Material for this task
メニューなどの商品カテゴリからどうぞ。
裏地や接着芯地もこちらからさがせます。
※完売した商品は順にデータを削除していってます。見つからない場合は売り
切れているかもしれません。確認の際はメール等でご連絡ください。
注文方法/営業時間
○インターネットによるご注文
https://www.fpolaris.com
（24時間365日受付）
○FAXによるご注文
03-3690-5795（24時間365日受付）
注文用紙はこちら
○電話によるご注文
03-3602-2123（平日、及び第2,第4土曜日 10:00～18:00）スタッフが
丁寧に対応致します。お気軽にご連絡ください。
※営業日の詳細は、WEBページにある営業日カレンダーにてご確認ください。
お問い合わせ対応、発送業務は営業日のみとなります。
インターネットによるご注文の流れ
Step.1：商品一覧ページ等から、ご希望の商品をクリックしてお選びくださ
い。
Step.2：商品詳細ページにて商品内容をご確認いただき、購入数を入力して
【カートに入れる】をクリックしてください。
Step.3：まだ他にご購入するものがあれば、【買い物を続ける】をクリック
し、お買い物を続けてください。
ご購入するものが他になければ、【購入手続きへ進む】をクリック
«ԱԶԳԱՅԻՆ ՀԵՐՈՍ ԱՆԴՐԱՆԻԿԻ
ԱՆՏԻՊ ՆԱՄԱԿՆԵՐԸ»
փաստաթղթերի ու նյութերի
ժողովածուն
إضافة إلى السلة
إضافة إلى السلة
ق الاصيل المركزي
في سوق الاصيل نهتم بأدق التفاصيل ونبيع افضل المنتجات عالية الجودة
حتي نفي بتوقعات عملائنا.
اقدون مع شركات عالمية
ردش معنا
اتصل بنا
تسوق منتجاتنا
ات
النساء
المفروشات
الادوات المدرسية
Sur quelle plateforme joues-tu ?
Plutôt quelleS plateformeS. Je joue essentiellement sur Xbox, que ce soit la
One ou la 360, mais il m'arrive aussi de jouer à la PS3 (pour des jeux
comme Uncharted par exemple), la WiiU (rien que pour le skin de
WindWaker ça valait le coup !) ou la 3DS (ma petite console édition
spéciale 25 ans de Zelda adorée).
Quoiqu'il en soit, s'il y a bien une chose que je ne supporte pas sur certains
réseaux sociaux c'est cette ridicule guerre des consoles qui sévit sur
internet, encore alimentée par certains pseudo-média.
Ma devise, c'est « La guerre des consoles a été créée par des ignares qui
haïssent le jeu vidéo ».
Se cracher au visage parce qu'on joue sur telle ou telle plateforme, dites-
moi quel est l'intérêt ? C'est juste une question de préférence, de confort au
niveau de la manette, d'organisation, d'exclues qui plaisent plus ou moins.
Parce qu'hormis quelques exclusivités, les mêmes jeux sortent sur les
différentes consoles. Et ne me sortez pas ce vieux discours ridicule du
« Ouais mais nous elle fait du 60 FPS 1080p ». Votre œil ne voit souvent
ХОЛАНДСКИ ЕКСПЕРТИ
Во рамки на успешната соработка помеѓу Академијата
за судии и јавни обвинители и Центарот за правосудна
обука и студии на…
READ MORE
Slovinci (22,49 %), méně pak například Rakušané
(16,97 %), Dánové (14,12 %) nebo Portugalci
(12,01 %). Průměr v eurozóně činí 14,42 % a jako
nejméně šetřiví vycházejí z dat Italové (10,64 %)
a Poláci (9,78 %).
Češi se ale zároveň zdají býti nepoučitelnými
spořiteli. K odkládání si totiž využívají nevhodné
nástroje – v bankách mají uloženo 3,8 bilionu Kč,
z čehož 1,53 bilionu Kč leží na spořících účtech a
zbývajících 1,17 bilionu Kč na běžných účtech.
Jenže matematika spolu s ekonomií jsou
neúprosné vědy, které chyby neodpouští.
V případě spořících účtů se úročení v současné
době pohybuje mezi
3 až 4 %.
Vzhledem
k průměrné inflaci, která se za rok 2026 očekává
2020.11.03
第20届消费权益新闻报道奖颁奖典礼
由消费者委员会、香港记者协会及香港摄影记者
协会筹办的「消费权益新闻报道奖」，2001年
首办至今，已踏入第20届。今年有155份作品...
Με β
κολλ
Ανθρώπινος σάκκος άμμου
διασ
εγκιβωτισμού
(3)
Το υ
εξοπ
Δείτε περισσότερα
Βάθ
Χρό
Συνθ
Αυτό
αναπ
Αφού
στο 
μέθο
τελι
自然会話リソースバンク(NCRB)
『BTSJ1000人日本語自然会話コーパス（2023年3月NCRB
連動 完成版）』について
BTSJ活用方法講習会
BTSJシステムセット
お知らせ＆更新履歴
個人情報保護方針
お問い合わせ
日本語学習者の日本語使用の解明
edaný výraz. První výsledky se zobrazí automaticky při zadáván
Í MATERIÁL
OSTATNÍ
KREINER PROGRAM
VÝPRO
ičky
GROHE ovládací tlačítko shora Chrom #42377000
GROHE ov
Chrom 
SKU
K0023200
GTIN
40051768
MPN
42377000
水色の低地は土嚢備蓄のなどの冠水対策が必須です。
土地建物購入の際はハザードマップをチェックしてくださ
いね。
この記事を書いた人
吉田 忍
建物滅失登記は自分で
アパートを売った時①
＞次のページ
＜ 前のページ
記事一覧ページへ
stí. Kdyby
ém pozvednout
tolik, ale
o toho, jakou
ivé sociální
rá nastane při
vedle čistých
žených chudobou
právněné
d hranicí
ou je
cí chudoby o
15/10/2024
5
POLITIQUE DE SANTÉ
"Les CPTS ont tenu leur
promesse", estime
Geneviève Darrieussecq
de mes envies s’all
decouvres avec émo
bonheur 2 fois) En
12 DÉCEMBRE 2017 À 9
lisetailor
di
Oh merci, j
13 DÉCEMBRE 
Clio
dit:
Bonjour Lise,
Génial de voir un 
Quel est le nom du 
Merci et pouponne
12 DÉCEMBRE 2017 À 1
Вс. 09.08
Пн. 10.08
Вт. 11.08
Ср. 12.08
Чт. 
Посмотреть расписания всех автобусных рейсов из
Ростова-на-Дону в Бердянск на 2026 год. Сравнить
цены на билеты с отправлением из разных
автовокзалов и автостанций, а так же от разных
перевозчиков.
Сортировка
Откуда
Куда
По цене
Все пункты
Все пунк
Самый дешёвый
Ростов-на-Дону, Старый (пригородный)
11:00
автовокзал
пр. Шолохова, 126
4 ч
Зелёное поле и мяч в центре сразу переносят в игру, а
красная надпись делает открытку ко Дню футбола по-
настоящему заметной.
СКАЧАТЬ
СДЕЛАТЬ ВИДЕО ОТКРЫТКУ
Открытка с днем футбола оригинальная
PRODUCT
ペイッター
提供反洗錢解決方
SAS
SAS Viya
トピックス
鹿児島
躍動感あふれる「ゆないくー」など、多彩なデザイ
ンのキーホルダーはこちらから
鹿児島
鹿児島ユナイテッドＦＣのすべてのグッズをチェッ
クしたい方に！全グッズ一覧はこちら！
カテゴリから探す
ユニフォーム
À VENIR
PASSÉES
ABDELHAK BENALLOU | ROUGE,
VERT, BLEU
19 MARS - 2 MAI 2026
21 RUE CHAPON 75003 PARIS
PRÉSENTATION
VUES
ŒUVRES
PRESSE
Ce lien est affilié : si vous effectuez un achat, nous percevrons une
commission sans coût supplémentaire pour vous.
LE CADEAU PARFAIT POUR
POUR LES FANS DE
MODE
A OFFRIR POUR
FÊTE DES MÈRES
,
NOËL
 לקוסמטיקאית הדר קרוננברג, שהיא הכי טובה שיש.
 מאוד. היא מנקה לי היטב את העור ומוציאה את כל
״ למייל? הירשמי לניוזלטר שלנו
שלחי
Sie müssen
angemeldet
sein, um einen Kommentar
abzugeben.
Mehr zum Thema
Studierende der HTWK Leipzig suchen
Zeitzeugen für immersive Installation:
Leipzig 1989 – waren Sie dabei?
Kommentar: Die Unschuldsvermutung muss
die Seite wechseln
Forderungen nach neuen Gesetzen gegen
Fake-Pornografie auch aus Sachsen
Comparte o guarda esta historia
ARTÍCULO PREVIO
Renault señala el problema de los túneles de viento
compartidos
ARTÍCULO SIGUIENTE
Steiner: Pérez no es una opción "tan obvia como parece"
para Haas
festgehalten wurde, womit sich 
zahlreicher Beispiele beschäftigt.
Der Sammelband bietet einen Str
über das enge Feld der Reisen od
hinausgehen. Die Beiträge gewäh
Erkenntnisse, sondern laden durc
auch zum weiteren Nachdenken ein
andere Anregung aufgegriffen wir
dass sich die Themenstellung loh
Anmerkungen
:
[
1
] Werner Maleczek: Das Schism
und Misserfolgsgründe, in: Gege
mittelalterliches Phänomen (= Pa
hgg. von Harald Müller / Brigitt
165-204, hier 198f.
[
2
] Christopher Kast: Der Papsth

Exercise brief
Please copy every line of the records above in which "Chrom" appears.

Solution to this exercise
GROHE ovládací tlačítko shora Chrom #42377000
Chrom 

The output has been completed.